*** Available records ***
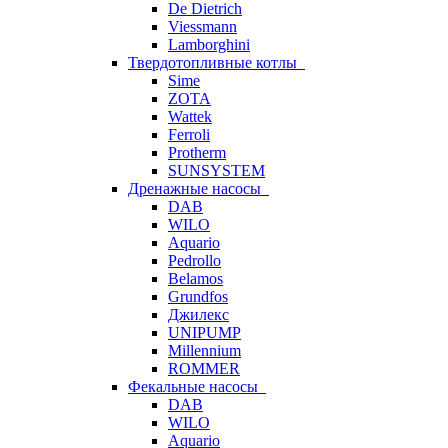
De Dietrich
Viessmann
Lamborghini
Твердотопливные котлы
Sime
ZOTA
Wattek
Ferroli
Protherm
SUNSYSTEM
Дренажные насосы
DAB
WILO
Aquario
Pedrollo
Belamos
Grundfos
Джилекс
UNIPUMP
Millennium
ROMMER
Фекальные насосы
DAB
WILO
Aquario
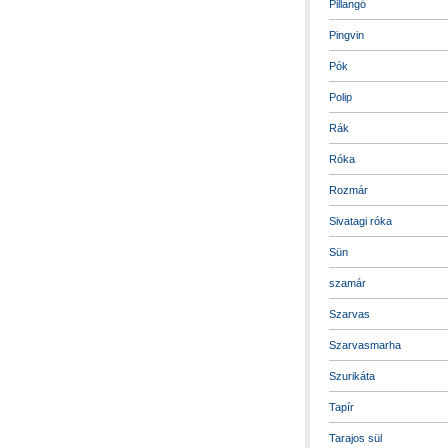
Pillangó
Pingvin
Pók
Polip
Rák
Róka
Rozmár
Sivatagi róka
Sün
szamár
Szarvas
Szarvasmarha
Szurikáta
Tapír
Tarajos sül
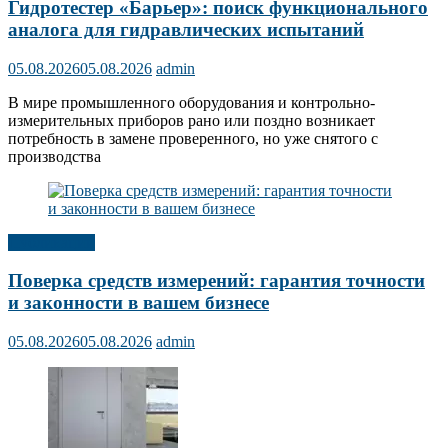
Гидротестер «Барьер»: поиск функционального
аналога для гидравлических испытаний
05.08.2026
05.08.2026
admin
В мире промышленного оборудования и контрольно-
измерительных приборов рано или поздно возникает
потребность в замене проверенного, но уже снятого с
производства
Публикации
Поверка средств измерений: гарантия точности
и законности в вашем бизнесе
05.08.2026
05.08.2026
admin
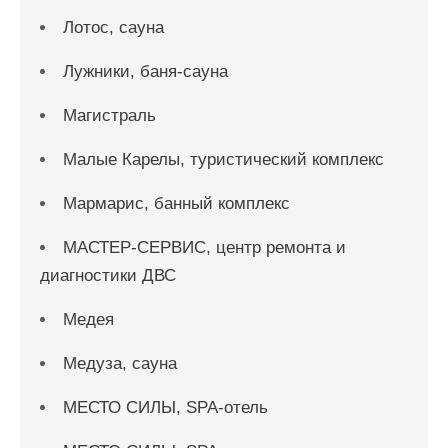
Лотос, сауна
Лужники, баня-сауна
Магистраль
Малые Карелы, туристический комплекс
Мармарис, банный комплекс
МАСТЕР-СЕРВИС, центр ремонта и
диагностики ДВС
Медея
Медуза, сауна
МЕСТО СИЛЫ, SPA-отель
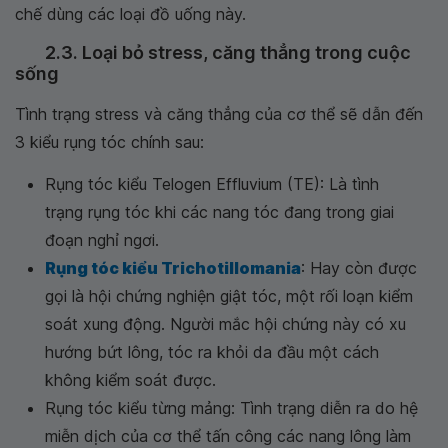
chế dùng các loại đồ uống này.
2.3. Loại bỏ stress, căng thẳng trong cuộc
sống
Tình trạng stress và căng thẳng của cơ thể sẽ dẫn đến
3 kiểu rụng tóc chính sau:
Rụng tóc kiểu Telogen Effluvium (TE): Là tình
trạng rụng tóc khi các nang tóc đang trong giai
đoạn nghỉ ngơi.
Rụng tóc kiểu Trichotillomania
: Hay còn được
gọi là hội chứng nghiện giật tóc, một rối loạn kiểm
soát xung động. Người mắc hội chứng này có xu
hướng bứt lông, tóc ra khỏi da đầu một cách
không kiểm soát được.
Rụng tóc kiểu từng mảng: Tình trạng diễn ra do hệ
miễn dịch của cơ thể tấn công các nang lông làm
*** End of Available records ***
▶ Requirement
Lines from the start of the material through the line containing "В мире промышленного" are to be restated word for word; no picture may be included.

▶ Solution
De Dietrich
Viessmann
Lamborghini
Твердотопливные котлы
Sime
ZOTA
Wattek
Ferroli
Protherm
SUNSYSTEM
Дренажные насосы
DAB
WILO
Aquario
Pedrollo
Belamos
Grundfos
Джилекс
UNIPUMP
Millennium
ROMMER
Фекальные насосы
DAB
WILO
Aquario
Pillangó
Pingvin
Pók
Polip
Rák
Róka
Rozmár
Sivatagi róka
Sün
szamár
Szarvas
Szarvasmarha
Szurikáta
Tapír
Tarajos sül
Гидротестер «Барьер»: поиск функционального
аналога для гидравлических испытаний
05.08.2026
05.08.2026
admin
В мире промышленного оборудования и контрольно-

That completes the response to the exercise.